Not only will Ofcom be tasked with quantifying BBC performance against government-led objectives, it will also have powers to “investigate any aspect of BBC services’ impact on commercial services”. This is a profoundly important shift from the current regime which requires intervention only for a proposed new service or a “significant change” to an existing service.

It will certainly prompt a string of complaints from, for example, Global Radio about aspects of BBC Radio 1, ITV about some BBC1 programmes, Telegraph Newspapers about BBC online, Trinity Mirror about local radio, and so on. It is a recipe not just for regulatory chaos and logjam, but for tying up the BBC in endless defensive debates about new programmes and the definition of distinctiveness – all in the shadow of screechingly hostile headlines from the tabloid press and its hangers-on about “leftie luvvies”.


Meanwhile, there is a second battle to be fought over independence. As expected, following the Clementi report on governance, a new unitary board of twelve or thirteen will manage the BBC’s everyday activities while regulatory oversight passes to Ofcom. The BBC Trust (in my view, a perfectly good governance model betrayed by some shocking BBC executive decisions), is quietly put to sleep.

Whittingdale is insisting on retaining the power to appoint the chairman, vice chairman and four other members of this board. Despite ignorant protestations from those who really should know better that this is no different from the Trust or BBC governors of old, it would actually be unprecedented for the body which oversees day to day editorial and strategic decisions to contain a significant number of ministerial appointments.

In these days of transparency and accountability, there is no conceivable justification for not removing those appointments from political control and creating a truly independent appointments system. We have an independent Judicial Appointments Commission to appoint senior judges, and an independent Press Recognition Panel as part of the post-Leveson structure on press self-regulation. There are plenty of precedents and models for an arms-length appointments system which will not only safeguard the BBC’s much-vaunted reputation for independence, but will send a message to national and international audiences that we understand the difference between a public broadcaster and a state broadcaster.

That message is being increasingly muddied by an apparent determination to move the BBC closer to the government’s embrace. Plans to allow unfettered access to the National Audit Office would offer another lever for political oversight, as well as the potential for compromising confidential journalistic source material. A five-year “mid-term review” will offer another opportunity for close scrutiny and finger-wagging by a newly elected government. And of course the now super-powerful Ofcom has its chair appointed by the government.

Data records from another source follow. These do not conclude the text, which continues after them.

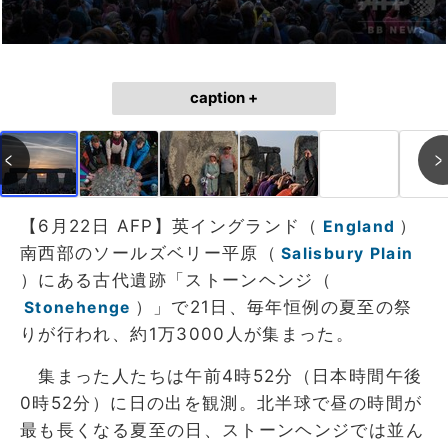
caption +
【6月22日 AFP】英イングランド（
）
England
南西部のソールズベリー平原（
Salisbury Plain
）にある古代遺跡「ストーンヘンジ（
）」で21日、毎年恒例の夏至の祭
Stonehenge
りが行われ、約1万3000人が集まった。
集まった人たちは午前4時52分（日本時間午後
0時52分）に日の出を観測。北半球で昼の時間が
最も長くなる夏至の日、ストーンヘンジでは並ん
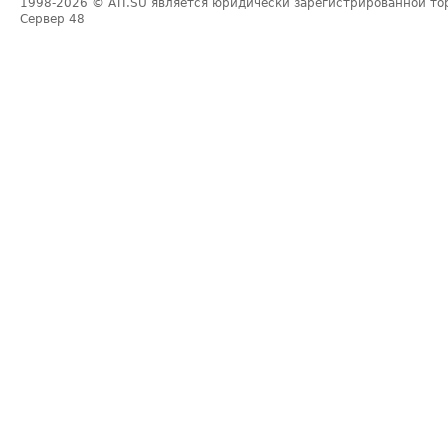
1998-2026
© ATI.SU является юридически зарегистрированной то
Сервер
48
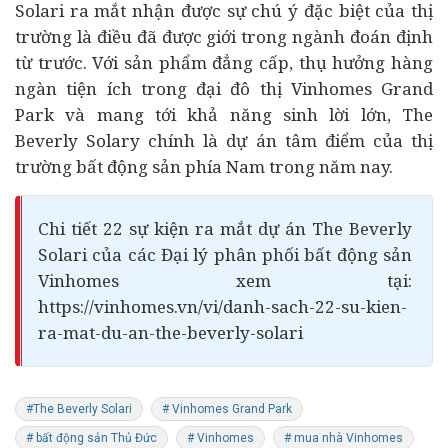
Solari ra mắt nhận được sự chú ý đặc biệt của thị
trường là điều đã được giới trong ngành đoán định
từ trước. Với sản phẩm đẳng cấp, thụ hưởng hàng
ngàn tiện ích trong đại đô thị Vinhomes Grand
Park và mang tới khả năng sinh lời lớn, The
Beverly Solary chính là dự án tâm điểm của thị
trường
bất động sản
phía Nam trong năm nay.
Chi tiết 22 sự kiện ra mắt dự án The Beverly
Solari của các Đại lý phân phối bất động sản
Vinhomes xem tại:
https://vinhomes.vn/vi/danh-sach-22-su-kien-
ra-mat-du-an-the-beverly-solari
#The Beverly Solari
# Vinhomes Grand Park
# bất động sản Thủ Đức
# Vinhomes
# mua nhà Vinhomes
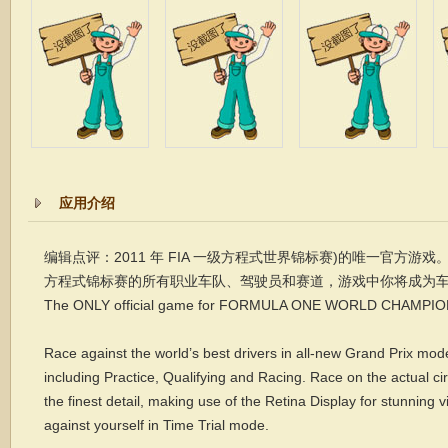
应用介绍
编辑点评：2011 年 FIA 一级方程式世界锦标赛)的唯一官方游
方程式锦标赛的所有职业车队、驾驶员和赛道，游戏中你将成为
The ONLY official game for FORMULA ONE WORLD CHAMPIO
Race against the world’s best drivers in all-new Grand Prix mode
including Practice, Qualifying and Racing. Race on the actual ci
the finest detail, making use of the Retina Display for stunning 
against yourself in Time Trial mode.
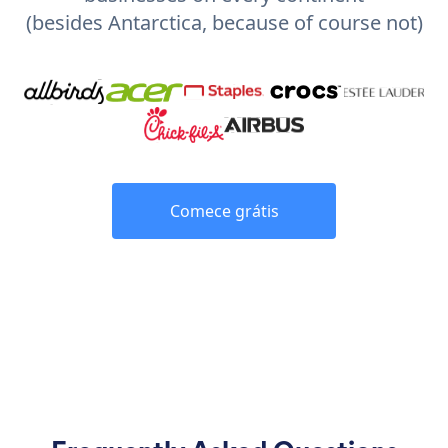
(besides Antarctica, because of course not)
Comece grátis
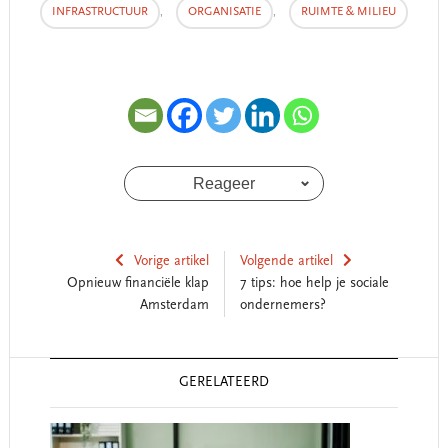
INFRASTRUCTUUR
,
ORGANISATIE
,
RUIMTE & MILIEU
Reageer
Vorige artikel
Volgende artikel
Opnieuw financiële klap
7 tips: hoe help je sociale
Amsterdam
ondernemers?
Reader
GERELATEERD
Interactions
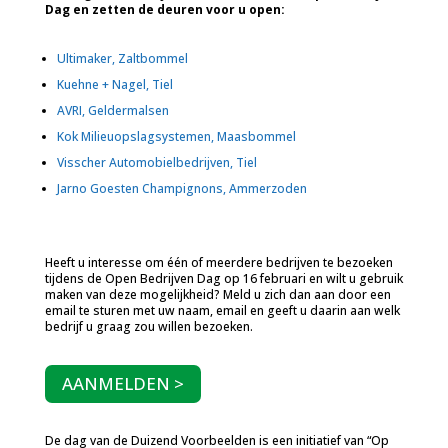
Dag en zetten de deuren voor u open:
Ultimaker, Zaltbommel
Kuehne + Nagel, Tiel
AVRI, Geldermalsen
Kok Milieuopslagsystemen, Maasbommel
Visscher Automobielbedrijven, Tiel
Jarno Goesten Champignons, Ammerzoden
Heeft u interesse om één of meerdere bedrijven te bezoeken
tijdens de Open Bedrijven Dag op 16 februari en wilt u gebruik
maken van deze mogelijkheid? Meld u zich dan aan door een
email te sturen met uw naam, email en geeft u daarin aan welk
bedrijf u graag zou willen bezoeken.
AANMELDEN >
De dag van de Duizend Voorbeelden is een initiatief van “Op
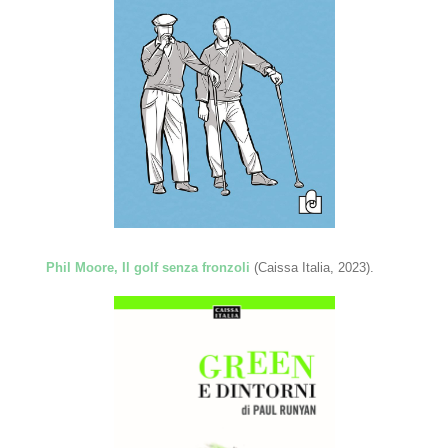
Phil Moore, Il golf senza fronzoli
(Caissa Italia, 2023).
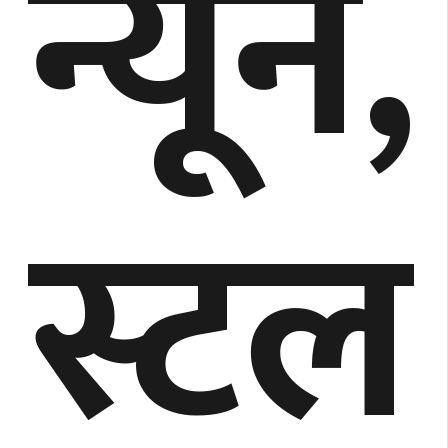
न्यून,
स्टल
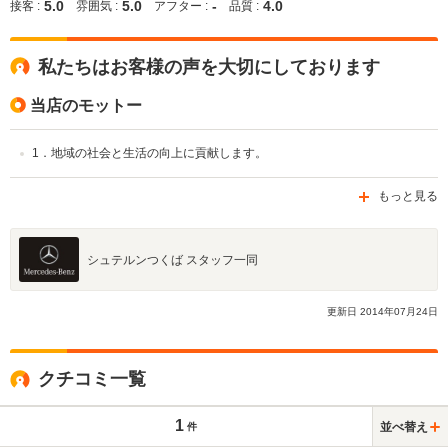
5.0
5.0
-
4.0
接客 :
雰囲気 :
アフター :
品質 :
私たちはお客様の声を大切にしております
当店のモットー
1．地域の社会と生活の向上に貢献します。
もっと見る
シュテルンつくば スタッフ一同
更新日
2014
年
07
月
24
日
クチコミ一覧
1
並べ替え
件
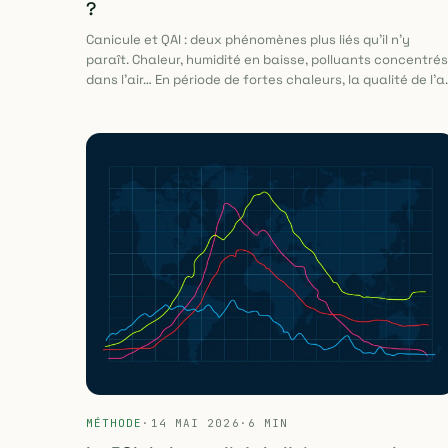
?
Canicule et QAI : deux phénomènes plus liés qu'il n'y
paraît. Chaleur, humidité en baisse, polluants concentrés
dans l'air… En période de fortes chaleurs, la qualité de l'ai
intérieur se dégrade silencieusement. Comment limiter le
risques ?
MÉTHODE
·
14 MAI 2026
·
6 MIN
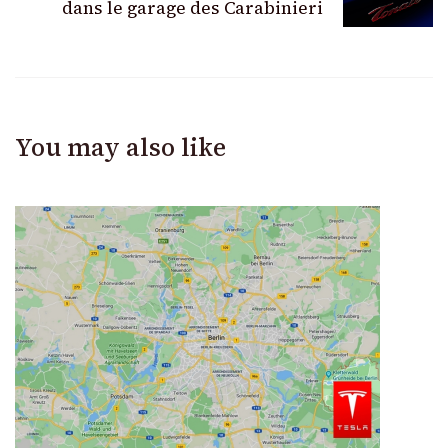
dans le garage des Carabinieri
You may also like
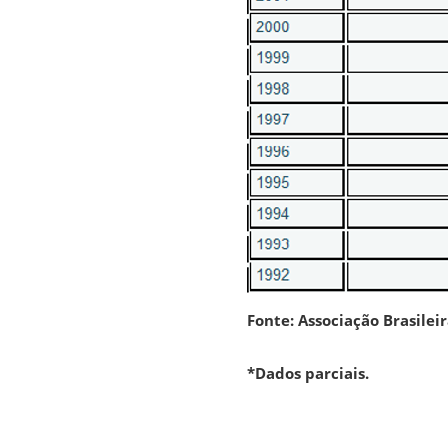
Fonte: Associação Brasileir
*Dados parciais.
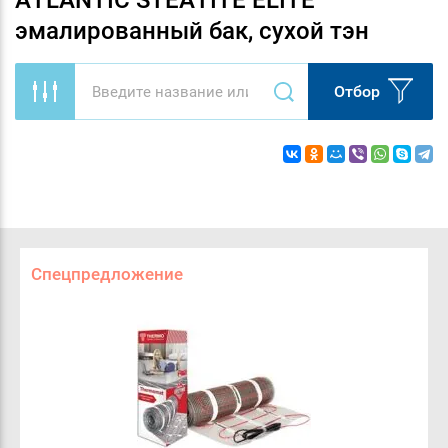
ATLANTIC STEATITE ELITE
эмалированный бак, сухой тэн
Отбор
Спецпредложение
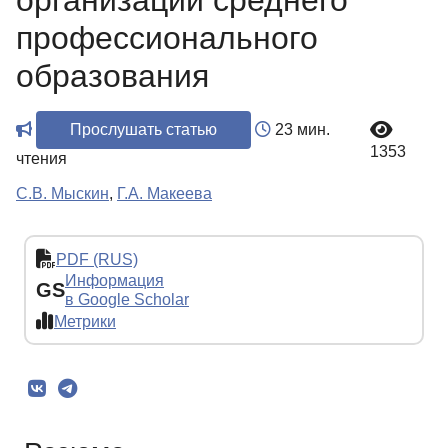
организации среднего
профессионального
образования
Прослушать статью
23 мин.
1353
чтения
С.В. Мыскин
,
Г.А. Макеева
PDF (RUS)
Информация
GS
в Google Scholar
Метрики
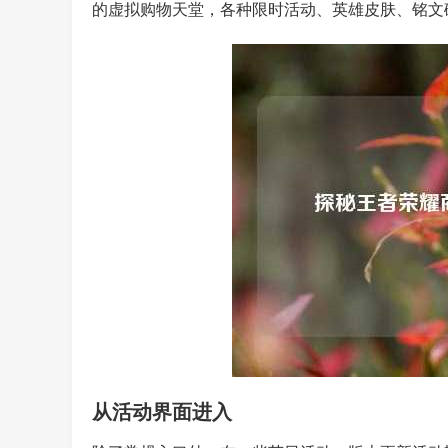
的虚拟购物天堂，各种限时活动、英雄皮肤、铭文
从活动界面进入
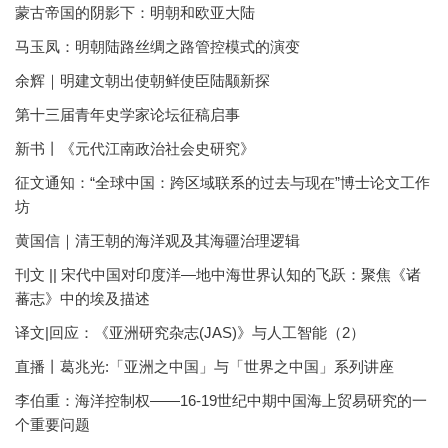
蒙古帝国的阴影下：明朝和欧亚大陆
马玉凤：明朝陆路丝绸之路管控模式的演变
余辉｜明建文朝出使朝鲜使臣陆颙新探
第十三届青年史学家论坛征稿启事
新书丨《元代江南政治社会史研究》
征文通知：“全球中国：跨区域联系的过去与现在”博士论文工作
坊
黄国信｜清王朝的海洋观及其海疆治理逻辑
刊文 || 宋代中国对印度洋—地中海世界认知的飞跃：聚焦《诸
蕃志》中的埃及描述
译文|回应：《亚洲研究杂志(JAS)》与人工智能（2）
直播丨葛兆光:「亚洲之中国」与「世界之中国」系列讲座
李伯重：海洋控制权——16-19世纪中期中国海上贸易研究的一
个重要问题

In short, this White Paper could compromise both the BBC's international reputation for freedom from government interference, and its place at the heart of British popular culture which commands huge public affection. Neither change will be rapid or easily visible. But over the next eleven years, this White Paper will be pushing the BBC closer to the malign embrace of government and further away from the everyday lives of its users. John Whittingdale might yet succeed in getting the eviscerated, worthier, and much diminished BBC for which his ideological allies have always yearned.